This project implements a text classifier in Java using a decision-tree representation. The classifier is trained on labeled text data loaded from CSV files, builds a tree using word-frequency features and numeric thresholds, and can classify new text inputs by traversing the learned tree.
The classifier also supports saving and reloading trained models using a preorder tree format.
This project was completed as part of CSE 123 (Computer Programming) at the University of Washington.
- Decision-tree classifier with recursive traversal
- Word-frequency feature extraction
- Threshold-based branching decisions
- CSV-based training and testing data loading
- Save and reload trained classifier trees
- Accuracy evaluation on test datasets
- Binary trees
- Recursion
- Object-oriented design
- File I/O
- Feature extraction from text
- Data-driven algorithm design
- Classifier.java // Core classifier logic and tree operations
- TextBlock.java // Represents labeled text and word-frequency data
- DataLoader.java // Loads training and testing data
- CsvReader.java // Parses CSV files into usable records
- Client.java // Runs training, testing, and classification
- Each document is represented as a
TextBlock. - A
TextBlockstores:- A label (classification category)
- A mapping of words to occurrence counts
- The total number of words in the document
- Word probabilities are computed as: count(word) / totalWords
- The classifier is trained on a list of labeled
TextBlockobjects. - Internal decision nodes store:
- A feature word
- A numeric threshold
- During training, examples that are misclassified cause the tree to grow by introducing a new decision node that separates examples based on whether the word probability meets the threshold.
- To classify new text, the classifier:
- Starts at the root of the tree
- Evaluates the stored feature against its threshold
- Recursively traverses left or right
- Returns the label stored at the leaf node
- The classifier can be saved to a file using a preorder traversal format.
- Each node is written as either:
- A feature/threshold pair (branch node), or
- A label (leaf node)
- The saved file can later be reloaded to reconstruct the exact same tree structure.

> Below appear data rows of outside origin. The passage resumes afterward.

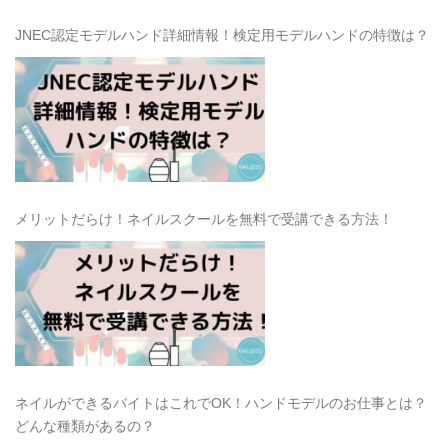
JNEC認定モデルハンド詳細情報！検定用モデルハンドの特徴は？
メリットだらけ！ネイルスクールを無料で受講できる方法！
ネイルができるバイトはこれでOK！ハンドモデルのお仕事とは？
どんな種類があるの？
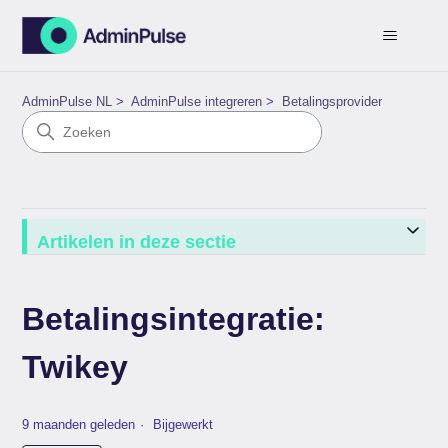
AdminPulse NL
AdminPulse integreren
Betalingsprovider
Artikelen in deze sectie
Betalingsintegratie:
Twikey
9 maanden geleden
Bijgewerkt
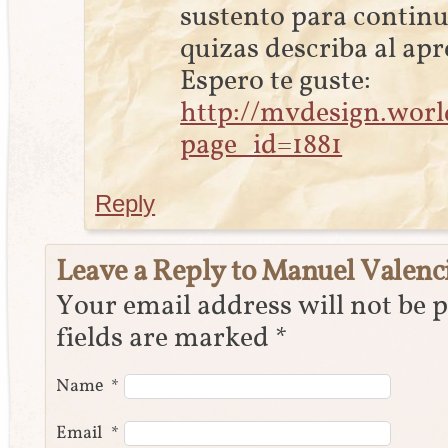
sustento para continu
quizas describa al ap
Espero te guste:
http://mvdesign.worl
page_id=1881
Reply
Leave a Reply to
Manuel Valenc
Your email address will not be 
fields are marked
*
Name
*
Email
*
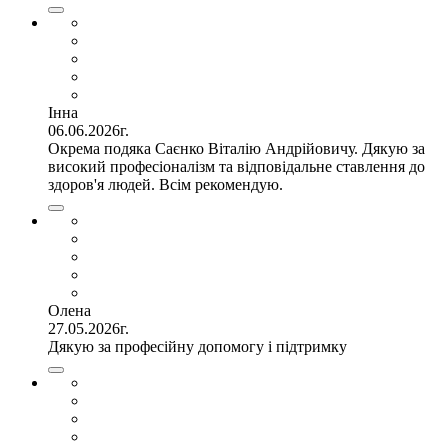
Інна
06.06.2026г.
Окрема подяка Саєнко Віталію Андрійовичу. Дякую за
високий професіоналізм та відповідальне ставлення до
здоров'я людей. Всім рекомендую.
Олена
27.05.2026г.
Дякую за професійну допомогу і підтримку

- Load training data from a CSV file
- Train the classifier on labeled text examples
- Evaluate accuracy on a separate test dataset
- Save the trained classifier to disk
- Reload the classifier and classify new inputs
- How decision trees encode conditional logic
- How recursion simplifies tree traversal and reconstruction
- How feature selection and thresholds affect classification behavior
- How to design programs that separate data loading, modeling, and execution
- Support multi-feature splits
- Improve feature selection heuristics
- Visualize the decision tree structure
- Add probabilistic confidence scores to classifications
This project was completed as coursework. All implementation and design decisions are my own.